Can we re-label DNA Barcoding as Phenetic? Usually phenetic methods or techniques are considered, but rarely do we ever identify phenetic ideas or intentions. The Great Phenetic Revival is the revival not only of phenetic methods but the ideas endorsed by early phenetists like Sokal & Rolf. Read phenetics as Numerical Taxonomy and one quickly realizes that it's about numerical data - quantities, not qualities - and about obtaining such data mechanically and processing it quickly. The taxonomist is not a machine. He or she does not seek to provide measurements. The aim is to discover homologies. The same is true for classifications. They are based on monophyly, not on some general rule of classification. Unfortunately, the Great Phenetic Revival is about the rise of Intelligent Ignoramuses, those that wish to supplant taxonomy and systematics with phenetics under the guise of helping taxonomy. What a frightening thought.


iGoR said...

I personally do not see anything wrong in "coding taxa to be processed by numerical methods", and I would not say either that this is typical of phenetics, otherwise even cladistics analyses will be accused of being phenetics! :o

Regarding the DNA barcoding, Rob De salle has a very nice note discussing some of your concerns, basically the distinction between species identification and the discovery of species.

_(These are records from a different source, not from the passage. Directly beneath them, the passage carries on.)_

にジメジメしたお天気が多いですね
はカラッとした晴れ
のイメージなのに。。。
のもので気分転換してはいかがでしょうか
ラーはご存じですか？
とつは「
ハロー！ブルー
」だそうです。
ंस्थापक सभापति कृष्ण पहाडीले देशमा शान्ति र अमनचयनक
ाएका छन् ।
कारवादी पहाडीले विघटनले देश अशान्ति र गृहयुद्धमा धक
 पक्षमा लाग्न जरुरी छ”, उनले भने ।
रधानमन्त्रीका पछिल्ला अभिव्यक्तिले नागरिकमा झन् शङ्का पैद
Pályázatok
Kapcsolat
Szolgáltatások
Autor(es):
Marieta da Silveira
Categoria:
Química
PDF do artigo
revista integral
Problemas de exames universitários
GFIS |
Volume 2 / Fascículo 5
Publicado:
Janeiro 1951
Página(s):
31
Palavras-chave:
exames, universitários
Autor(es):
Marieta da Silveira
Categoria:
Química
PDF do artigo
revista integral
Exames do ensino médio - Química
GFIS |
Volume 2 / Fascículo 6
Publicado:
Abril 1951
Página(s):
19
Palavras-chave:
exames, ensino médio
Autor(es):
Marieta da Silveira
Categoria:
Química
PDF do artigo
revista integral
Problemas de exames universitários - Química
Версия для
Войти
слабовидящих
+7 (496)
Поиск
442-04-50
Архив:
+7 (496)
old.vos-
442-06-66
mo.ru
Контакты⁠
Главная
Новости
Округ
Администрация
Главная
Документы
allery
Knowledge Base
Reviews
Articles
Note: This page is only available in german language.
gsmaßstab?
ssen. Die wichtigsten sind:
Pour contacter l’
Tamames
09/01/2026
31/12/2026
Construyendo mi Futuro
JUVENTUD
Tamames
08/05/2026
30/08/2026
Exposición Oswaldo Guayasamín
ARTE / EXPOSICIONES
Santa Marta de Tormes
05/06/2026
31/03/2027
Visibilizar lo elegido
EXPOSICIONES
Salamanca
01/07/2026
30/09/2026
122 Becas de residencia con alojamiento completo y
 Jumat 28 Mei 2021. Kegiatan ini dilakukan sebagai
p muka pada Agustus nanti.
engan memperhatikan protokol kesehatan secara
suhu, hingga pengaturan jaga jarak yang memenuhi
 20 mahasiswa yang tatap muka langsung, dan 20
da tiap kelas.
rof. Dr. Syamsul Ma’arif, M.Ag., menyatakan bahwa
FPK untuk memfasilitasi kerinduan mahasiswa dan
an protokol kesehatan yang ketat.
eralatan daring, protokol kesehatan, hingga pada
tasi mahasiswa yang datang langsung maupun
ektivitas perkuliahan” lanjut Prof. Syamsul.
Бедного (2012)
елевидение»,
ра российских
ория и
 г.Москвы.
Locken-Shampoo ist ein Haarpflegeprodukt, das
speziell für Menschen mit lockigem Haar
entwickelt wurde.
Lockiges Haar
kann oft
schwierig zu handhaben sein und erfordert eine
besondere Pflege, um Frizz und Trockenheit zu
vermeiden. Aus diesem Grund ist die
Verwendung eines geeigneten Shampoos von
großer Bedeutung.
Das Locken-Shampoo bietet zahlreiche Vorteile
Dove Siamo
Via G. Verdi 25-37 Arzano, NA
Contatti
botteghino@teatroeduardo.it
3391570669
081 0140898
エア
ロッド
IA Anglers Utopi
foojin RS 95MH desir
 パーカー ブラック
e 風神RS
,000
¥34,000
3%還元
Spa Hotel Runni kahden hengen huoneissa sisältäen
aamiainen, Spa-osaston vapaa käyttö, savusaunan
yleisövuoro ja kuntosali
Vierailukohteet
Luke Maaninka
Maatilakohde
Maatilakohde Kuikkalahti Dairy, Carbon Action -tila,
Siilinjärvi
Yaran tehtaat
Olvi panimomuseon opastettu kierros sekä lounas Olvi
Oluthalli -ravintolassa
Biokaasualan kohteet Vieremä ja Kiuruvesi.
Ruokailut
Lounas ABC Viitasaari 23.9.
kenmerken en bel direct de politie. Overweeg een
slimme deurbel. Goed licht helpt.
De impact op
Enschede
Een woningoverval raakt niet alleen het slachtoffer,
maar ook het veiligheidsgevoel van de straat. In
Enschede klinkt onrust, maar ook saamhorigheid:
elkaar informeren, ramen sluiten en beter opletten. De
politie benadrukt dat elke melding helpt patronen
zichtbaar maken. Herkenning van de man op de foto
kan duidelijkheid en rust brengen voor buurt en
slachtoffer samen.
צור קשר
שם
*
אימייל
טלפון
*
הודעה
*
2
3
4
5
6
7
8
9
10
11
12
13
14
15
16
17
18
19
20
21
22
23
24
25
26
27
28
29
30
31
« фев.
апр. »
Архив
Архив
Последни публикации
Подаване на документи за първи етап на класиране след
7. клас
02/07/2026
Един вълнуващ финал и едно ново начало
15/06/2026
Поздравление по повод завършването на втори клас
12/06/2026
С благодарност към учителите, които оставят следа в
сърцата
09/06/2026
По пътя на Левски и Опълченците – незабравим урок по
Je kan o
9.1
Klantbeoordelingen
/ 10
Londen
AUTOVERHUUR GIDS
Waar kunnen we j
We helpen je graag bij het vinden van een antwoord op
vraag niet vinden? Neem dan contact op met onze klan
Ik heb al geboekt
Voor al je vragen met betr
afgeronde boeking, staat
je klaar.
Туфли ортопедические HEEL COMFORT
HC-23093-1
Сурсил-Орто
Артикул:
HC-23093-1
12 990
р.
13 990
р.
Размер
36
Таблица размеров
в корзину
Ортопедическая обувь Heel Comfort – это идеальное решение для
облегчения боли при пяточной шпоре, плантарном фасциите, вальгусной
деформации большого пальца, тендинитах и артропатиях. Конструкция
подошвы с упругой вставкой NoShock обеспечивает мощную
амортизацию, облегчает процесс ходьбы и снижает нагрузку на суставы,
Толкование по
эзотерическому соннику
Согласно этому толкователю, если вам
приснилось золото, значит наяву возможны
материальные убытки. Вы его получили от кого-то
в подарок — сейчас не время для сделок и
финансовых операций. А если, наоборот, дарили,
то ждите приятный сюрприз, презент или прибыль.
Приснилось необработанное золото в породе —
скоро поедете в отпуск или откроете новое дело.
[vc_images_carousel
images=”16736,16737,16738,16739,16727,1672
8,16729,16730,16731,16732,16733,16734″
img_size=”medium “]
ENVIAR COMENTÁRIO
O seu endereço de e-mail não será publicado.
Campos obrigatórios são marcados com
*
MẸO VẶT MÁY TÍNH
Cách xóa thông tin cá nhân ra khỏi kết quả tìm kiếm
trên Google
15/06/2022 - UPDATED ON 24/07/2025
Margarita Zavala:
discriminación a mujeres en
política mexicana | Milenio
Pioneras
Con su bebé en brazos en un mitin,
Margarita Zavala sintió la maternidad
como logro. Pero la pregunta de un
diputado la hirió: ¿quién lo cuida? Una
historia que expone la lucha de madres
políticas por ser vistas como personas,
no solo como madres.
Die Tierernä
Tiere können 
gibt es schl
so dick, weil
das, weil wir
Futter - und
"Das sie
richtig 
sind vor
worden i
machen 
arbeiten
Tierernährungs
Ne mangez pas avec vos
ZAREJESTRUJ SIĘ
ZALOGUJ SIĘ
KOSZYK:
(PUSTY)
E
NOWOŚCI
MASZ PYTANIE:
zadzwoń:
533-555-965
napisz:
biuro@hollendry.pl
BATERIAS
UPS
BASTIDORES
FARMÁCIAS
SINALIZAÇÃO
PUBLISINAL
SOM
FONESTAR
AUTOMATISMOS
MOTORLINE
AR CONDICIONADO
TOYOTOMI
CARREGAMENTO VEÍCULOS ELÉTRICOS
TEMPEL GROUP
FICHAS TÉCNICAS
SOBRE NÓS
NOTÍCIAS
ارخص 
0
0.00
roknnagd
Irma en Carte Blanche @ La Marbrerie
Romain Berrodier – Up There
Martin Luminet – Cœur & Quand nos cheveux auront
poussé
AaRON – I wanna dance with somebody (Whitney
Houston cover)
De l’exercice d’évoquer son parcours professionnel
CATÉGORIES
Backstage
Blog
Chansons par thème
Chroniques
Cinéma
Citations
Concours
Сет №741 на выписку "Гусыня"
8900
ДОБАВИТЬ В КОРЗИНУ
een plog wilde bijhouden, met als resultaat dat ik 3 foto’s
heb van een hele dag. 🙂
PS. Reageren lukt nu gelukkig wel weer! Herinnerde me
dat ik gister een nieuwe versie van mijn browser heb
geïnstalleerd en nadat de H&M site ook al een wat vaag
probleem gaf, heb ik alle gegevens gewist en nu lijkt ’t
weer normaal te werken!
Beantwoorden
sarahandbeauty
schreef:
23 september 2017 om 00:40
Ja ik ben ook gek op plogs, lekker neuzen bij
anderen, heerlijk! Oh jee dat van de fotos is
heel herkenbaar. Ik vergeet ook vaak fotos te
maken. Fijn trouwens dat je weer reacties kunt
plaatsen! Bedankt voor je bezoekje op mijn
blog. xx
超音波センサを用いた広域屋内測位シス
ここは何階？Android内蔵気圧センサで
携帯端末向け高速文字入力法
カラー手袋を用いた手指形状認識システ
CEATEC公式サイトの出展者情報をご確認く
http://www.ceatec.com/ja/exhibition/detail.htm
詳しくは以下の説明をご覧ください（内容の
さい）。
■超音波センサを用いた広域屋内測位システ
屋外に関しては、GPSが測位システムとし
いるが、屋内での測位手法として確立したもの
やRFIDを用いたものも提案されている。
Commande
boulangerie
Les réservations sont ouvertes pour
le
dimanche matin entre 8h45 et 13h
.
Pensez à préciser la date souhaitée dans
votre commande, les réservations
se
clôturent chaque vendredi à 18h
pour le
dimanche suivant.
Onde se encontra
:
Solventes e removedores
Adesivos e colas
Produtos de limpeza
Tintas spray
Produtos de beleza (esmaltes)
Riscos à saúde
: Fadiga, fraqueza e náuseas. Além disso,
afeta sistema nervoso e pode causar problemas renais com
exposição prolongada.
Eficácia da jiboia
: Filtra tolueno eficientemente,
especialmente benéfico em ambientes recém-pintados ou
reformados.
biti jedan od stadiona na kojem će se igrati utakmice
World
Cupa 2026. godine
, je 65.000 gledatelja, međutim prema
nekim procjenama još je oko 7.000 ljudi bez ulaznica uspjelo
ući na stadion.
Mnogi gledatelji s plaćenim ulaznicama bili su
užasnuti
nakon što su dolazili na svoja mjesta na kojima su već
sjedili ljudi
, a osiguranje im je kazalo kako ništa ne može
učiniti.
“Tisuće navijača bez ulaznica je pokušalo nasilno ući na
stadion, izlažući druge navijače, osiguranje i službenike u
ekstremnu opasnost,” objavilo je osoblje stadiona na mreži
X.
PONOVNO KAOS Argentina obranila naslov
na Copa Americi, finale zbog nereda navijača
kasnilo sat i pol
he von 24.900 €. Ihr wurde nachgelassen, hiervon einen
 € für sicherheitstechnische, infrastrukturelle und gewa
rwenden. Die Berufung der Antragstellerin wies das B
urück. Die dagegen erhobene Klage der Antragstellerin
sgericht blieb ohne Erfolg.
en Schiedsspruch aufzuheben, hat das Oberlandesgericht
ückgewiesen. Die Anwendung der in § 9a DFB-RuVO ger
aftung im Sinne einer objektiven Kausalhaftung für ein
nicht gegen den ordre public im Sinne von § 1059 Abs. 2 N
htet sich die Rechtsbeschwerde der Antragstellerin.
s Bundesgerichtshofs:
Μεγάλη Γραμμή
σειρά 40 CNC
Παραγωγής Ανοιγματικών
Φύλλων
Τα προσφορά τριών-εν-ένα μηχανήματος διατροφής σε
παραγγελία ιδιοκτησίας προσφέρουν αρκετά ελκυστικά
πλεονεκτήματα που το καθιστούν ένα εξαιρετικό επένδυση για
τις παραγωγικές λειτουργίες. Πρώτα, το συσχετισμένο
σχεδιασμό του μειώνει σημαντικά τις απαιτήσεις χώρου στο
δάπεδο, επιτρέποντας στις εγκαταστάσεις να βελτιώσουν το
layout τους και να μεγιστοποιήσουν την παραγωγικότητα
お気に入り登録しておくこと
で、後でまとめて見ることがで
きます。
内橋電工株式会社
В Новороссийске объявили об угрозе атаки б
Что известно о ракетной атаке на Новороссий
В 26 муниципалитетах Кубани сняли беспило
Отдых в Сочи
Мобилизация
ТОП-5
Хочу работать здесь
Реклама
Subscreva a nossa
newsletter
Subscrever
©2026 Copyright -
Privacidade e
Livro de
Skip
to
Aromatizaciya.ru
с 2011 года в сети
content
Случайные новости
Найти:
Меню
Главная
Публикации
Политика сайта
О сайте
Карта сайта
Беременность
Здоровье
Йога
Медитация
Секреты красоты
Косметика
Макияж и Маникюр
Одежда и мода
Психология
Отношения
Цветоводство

I am not sure if phenetics is a word that fits to the barcoding, I would say that is typological maybe but not phenetic.

Malte Ebach & David Williams said...

Coding taxa or areas (in a matrix) is problematic in both systematics and biogeography (see Williams and Ebach 2004, and Ebach et al. 2003). You mentioned that "... otherwise even cladistics analyses will be accused of being phenetics!" this is a very interesting point you make and one that Dave and I will address soon.

"Phenetic" is a concept that we use to describe Soklal and Sneath's synthesis. Barcoding however is based on similarity and not relationship (two different things entirely) and therefore represents a phenetic world view.

Typology is a term that I should have discussed in the Terminology post. In fact, typology is an evolutionary concept that attempts to break away from any one particular evolutionary mechanism. The typologists wanted to find evidence for evolution based on the relationships between taxa and their homologues (homology) rather than proposing hypothetical ancestor-descendant relationships based on a doctrine or synthesis. Typology is structuralist rather than functionalist and has very little to do with barcoding.

The popular myth that typology is "bad" comes from Mayr who demonized it because did fit into his evolutionary synthesis. Most current definitions of typology are based on such "opinions" rather than on historical facts.

For more info on the history of typology see:

Amundson, R. 1998. Typology reconsidered: Two doctrines on the history of evolutionary biology. Biology and Philosophy 13: 153–177.

Winsor, M.P. 2003. Non-essentialist methods in pre-Darwinian taxonomy. Biology and Philosophy 18: 387–400.